When I capture a book by the automated search I find sometimes that the author’s first and last names get transposed and have to keep an eye on that. This becomes even more pesky with several authors. Then there is the need to distinguish translators and editors from authors, say of an edition of Plato’s Republic of which I have six or eight. For scholars these distinctions are crucial.
The templates have pages and boxes for everything imaginable and some things unimaginable to me, but in my case most are empty. Those that come with drop down lists are easy to complete, and I have done that, creating a few categories of my own.
In the last five years I have become converted to digital reading on a Kindle for the convenience, accessibility, text searching, and more. Not having a copy of the book to put in the pending tray on my desk means that sometimes I forget to enter them in the catalogue, and I have not yet developed a method to overcome such slips of memory.
I have been confused a few times when changing to a new computer about the catalogue files and I am sure I lost data at least once.
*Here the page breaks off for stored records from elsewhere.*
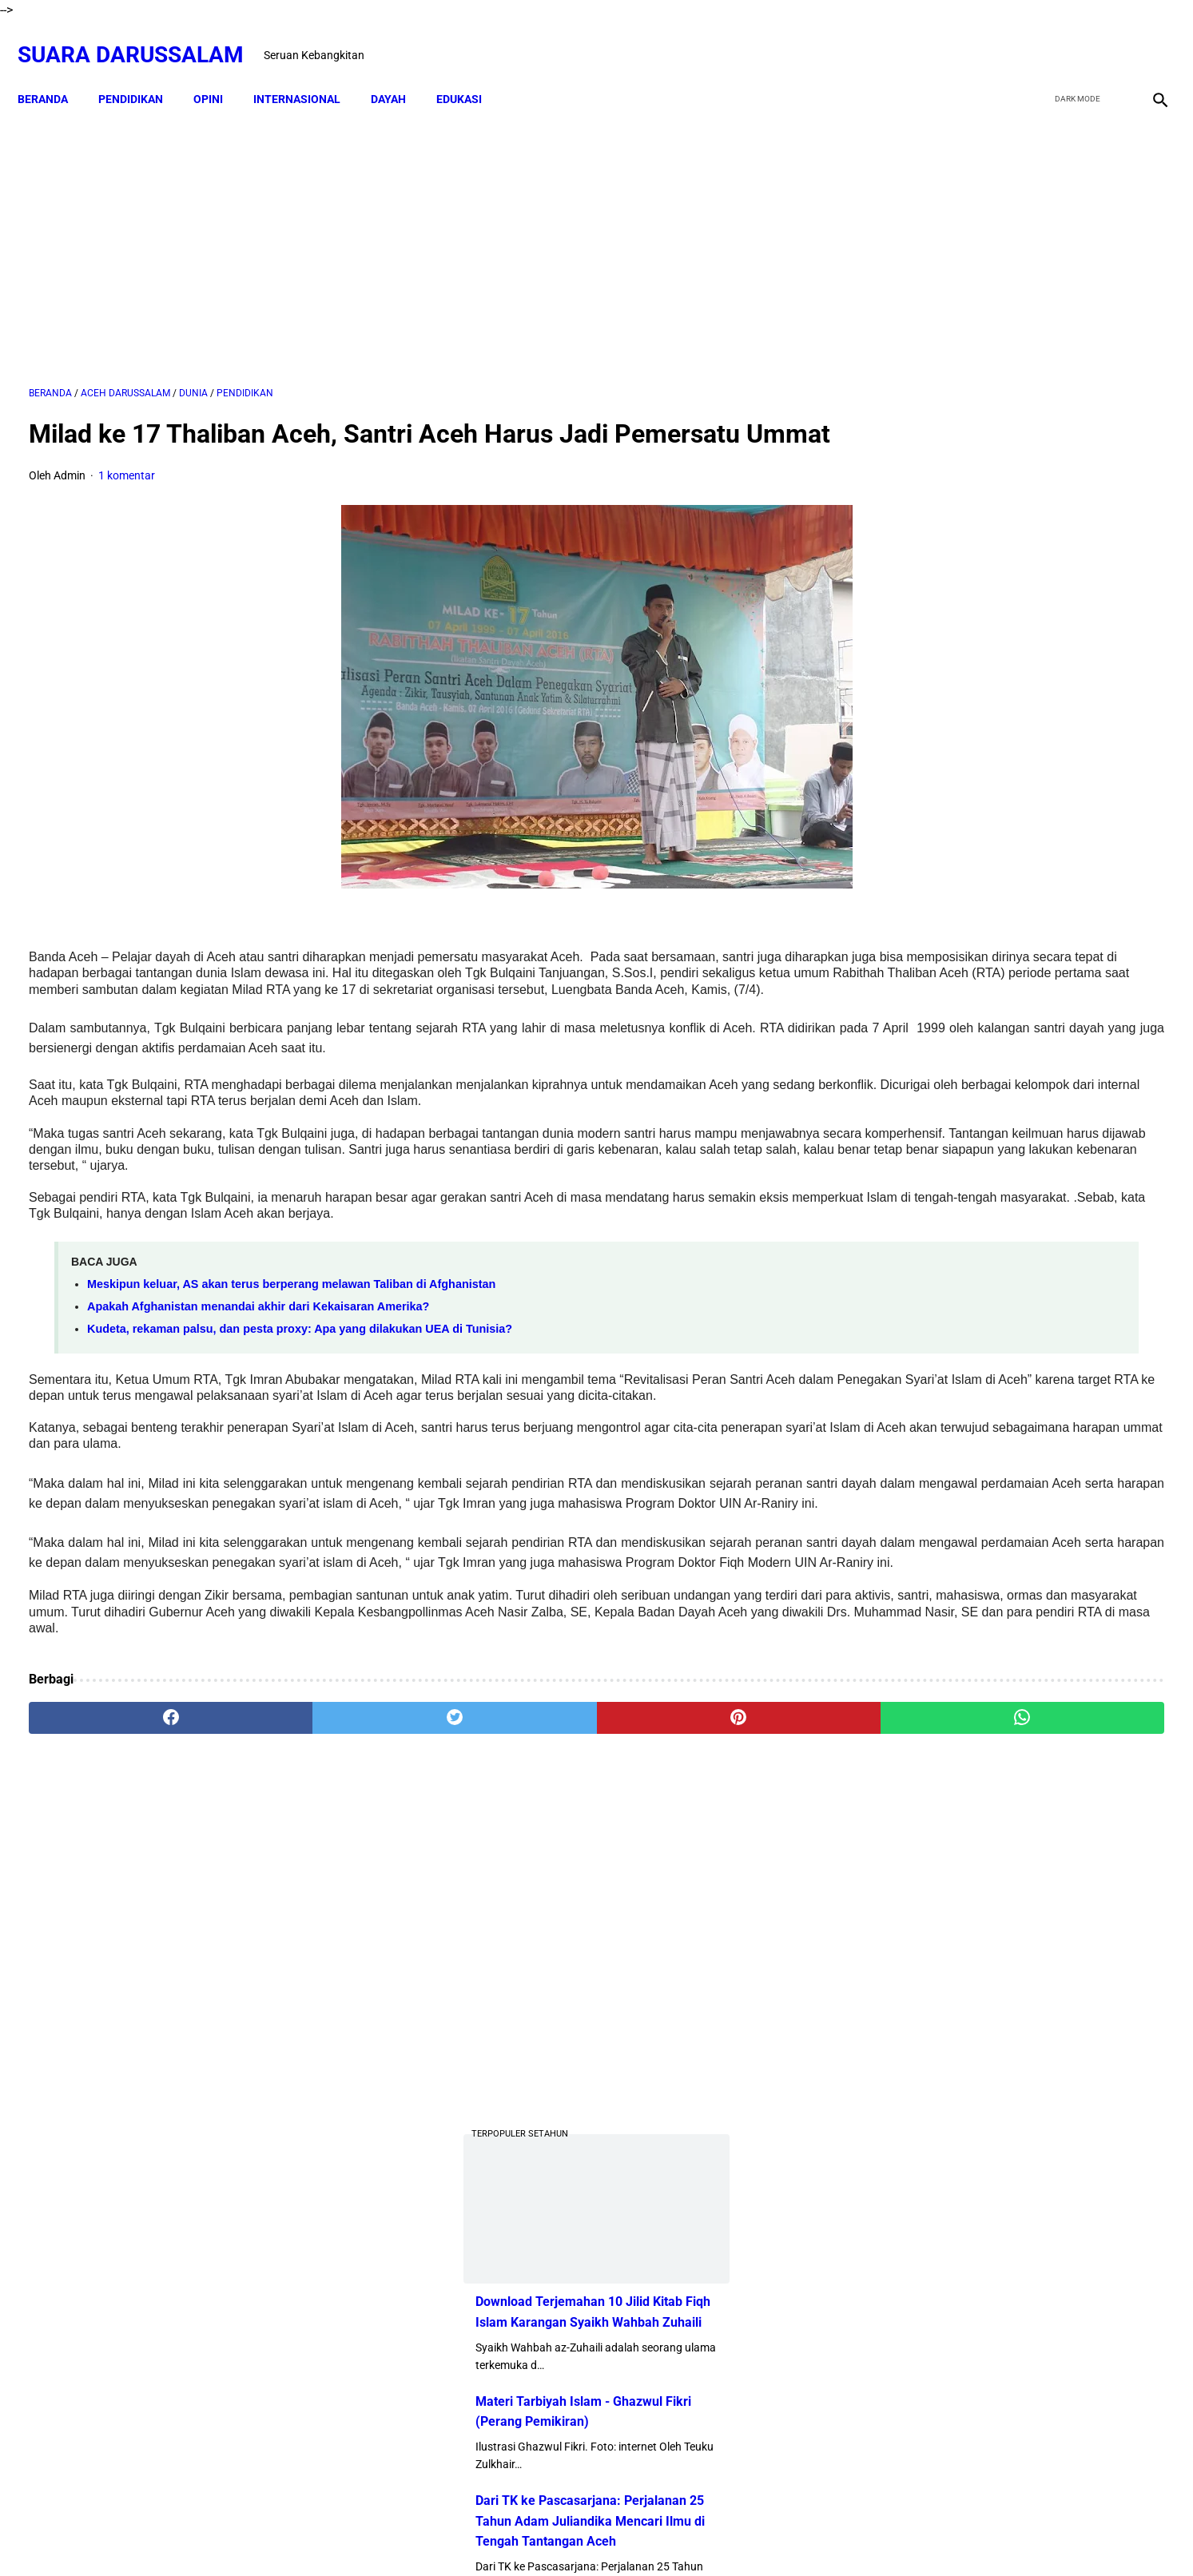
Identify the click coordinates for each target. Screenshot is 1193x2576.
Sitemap (597, 2535)
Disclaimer (536, 2535)
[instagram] (1147, 37)
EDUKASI (470, 72)
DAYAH (399, 72)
The files names and locations are a mystery to me.
Like everyone else I wish, sometimes, that applications were integrated. I use EndNote a lot (and it is a beast and have never been invited to give feedback on it) and means I key in duplicate information on Book Collector and EndNote quite often. That is no doubt good for the soul but it is tedious.
While listing nits, I should say I also find it impossible to distinguish among the many products associated with Book Collector. CLZ Barry left me blank. Such proliferation I suppose meets some need, but not mine.
Having BC has meant I catalogued my library, something I would not have done without it, and that has been invaluable. I have heard fellow book worms say they know where every one of their 5000 books is shelved without the need for such a computer crutch but I don’t believe them.